County cat diagnosed with plague

June 27, 2000

By Suzy Meyer
Journal Editor

A Montezuma County cat has tested positive for bubonic plague, prompting health officials to urge residents and visitors to take precautions against the potentially fatal disease.

The cat, from a rural area northeast of Cortez, was brought to a local veterinary clinic after it injured a child. Whether the wound was a bite or a scratch could not be determined, and the child has developed neither plague symptoms nor a positive culture.

Tests performed on the cat indicated that it had the disease. A blood sample from the cat has been sent to the Colorado Department of Public Health and Environment for confirmation of the diagnosis.

Plague is caused by a bacterium, Yersinia pestis, carried by fleas that infest wild animals, including rats, prairie dogs, rabbits and squirrels. It is transmitted to humans by flea bites experienced when a person is walking through a rodent-infested area, and through direct contact with infected animals. Fleas are aggressive parasites and will readily bite other animals, particularly if their natural hosts are killed.

Domestic pets can also contract plague by eating infected animals or by being bitten by fleas.

"Pets come in contact with the fleas by nosing around rodent holes, or a pet that hunts may contract the disease by killing and eating an infected animal," explained Cathy Allen, a veterinarian with Cedarwood Animal Clinic, who said that cases of plague in cats are not rare.

"This is an endemic area," Allen said. "We see it every year."

Plague, a bacterial disease which killed 28 million Europeans during the Middle Ages, was introduced to North America by rat-infested ships. Because it cannot be effectively eliminated from the animal population, plague is always a threat. The incidence of human cases tends to rise and fall in cycles lasting several years.

Cats and dogs may carry fleas home to their owners, or may serve as a direct source of infection through body fluids. Animals which groom themselves and kill fleas with their teeth are at risk for a tonsillar form of plague. Plague-infected cats exhibit symptoms similar to those of humans; dogs generally do not develop the illness but may still host infected fleas.

Flea control is the best way of preventing the spread of plague from animals to humans, Allen said.

In recent years, topical products have been developed that, when applied to the back of a pet, will protect against fleas for one to three months. Such products are available from local veterinarians.

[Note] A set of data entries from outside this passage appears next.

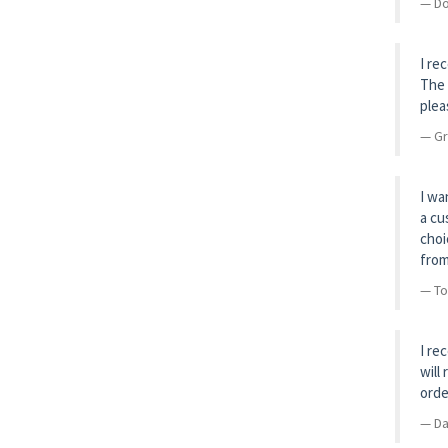
Do
I re
The 
plea
Gr
I wa
a cu
choi
from
To
I re
will
orde
Da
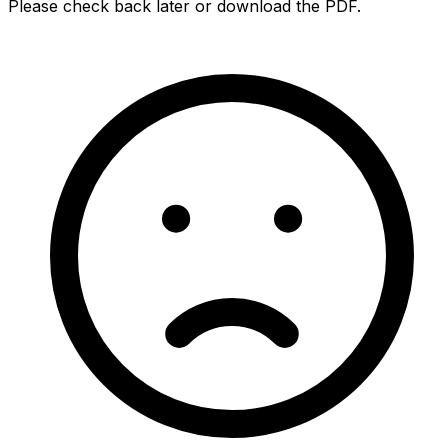
Please check back later or download the PDF.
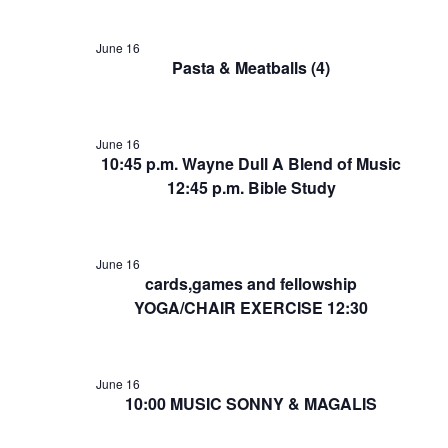
June 16
Pasta & Meatballs (4)
June 16
10:45 p.m. Wayne Dull A Blend of Music
12:45 p.m. Bible Study
June 16
cards,games and fellowship
YOGA/CHAIR EXERCISE 12:30
June 16
10:00 MUSIC SONNY & MAGALIS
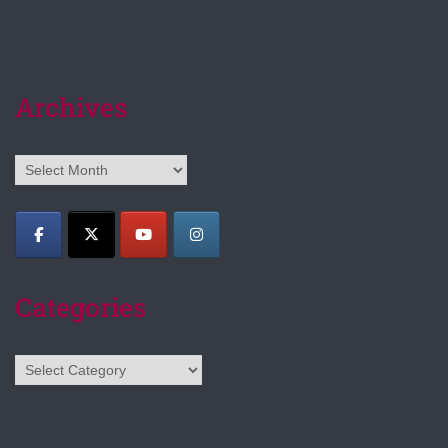
Archives
Archives
Categories
Categories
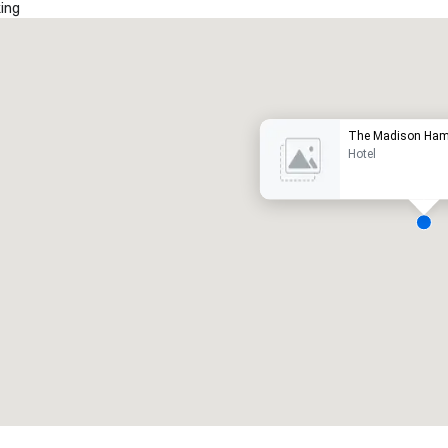
ing
Promote your venue
uxury hotel
The Madison Ham
Hotel
eeting rooms
:
Guest Rooms
:
7
220
otal meeting space
:
Largest room
:
2,000 sq. ft.
4,100 sq. ft.
Select venue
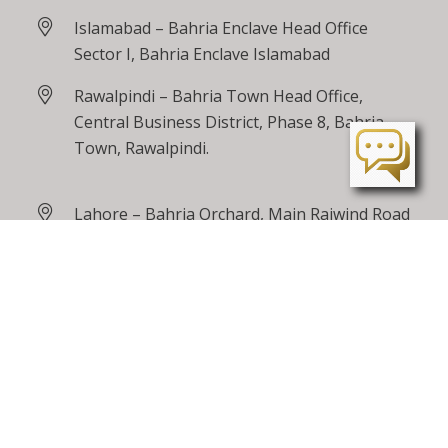
Islamabad – Bahria Enclave Head Office
Sector I, Bahria Enclave Islamabad
Rawalpindi – Bahria Town Head Office,
Central Business District, Phase 8, Bahria
Town, Rawalpindi.
Lahore – Bahria Orchard, Main Raiwind Road
Peshawar – Tarnab Farms, GT Road
Peshawar
24 / 7 Toll Free
0800 00100
care@bahriatown.com.pk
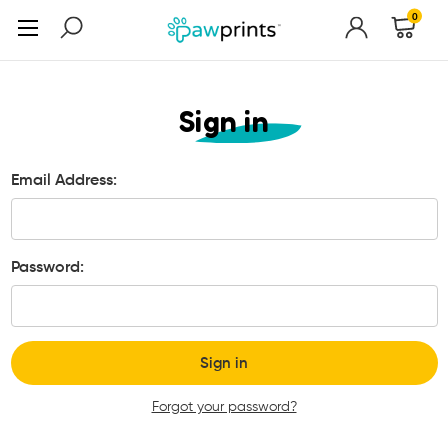
0
Sign in
Email Address:
Password:
Forgot your password?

The incubation period of plague in humans is usually two to six days between the time of exposure and the appearance of symptoms. Typical symptoms include sudden onset of fever and chills, severe headache, muscle aches, nausea, vomiting and a general feeling of illness. Extreme pain and swelling in a lymph node draining the infection site is a sign of bubonic plague.

Other forms of the illness include septicemic plague, with no infected lymph node, or bubo, developing, and pneumonic plague. Pneumonic plague can be spread by inhalation of droplets expelled by another human or animal with plague pneumonia.

Treatment with antibiotics is effective during the early stages of the disease, but if diagnosis and treatment are delayed, life-threatening complications may develop. Anyone who has been exposed to plague or who has come into contact with potentially infected animals should consult a health-care provider if such symptoms appear, and should be sure to inform the physician of the possibility of exposure to plague. Anyone who has been bitten by an animal should seek immediate medical assistance. If possible, the animal should be confined.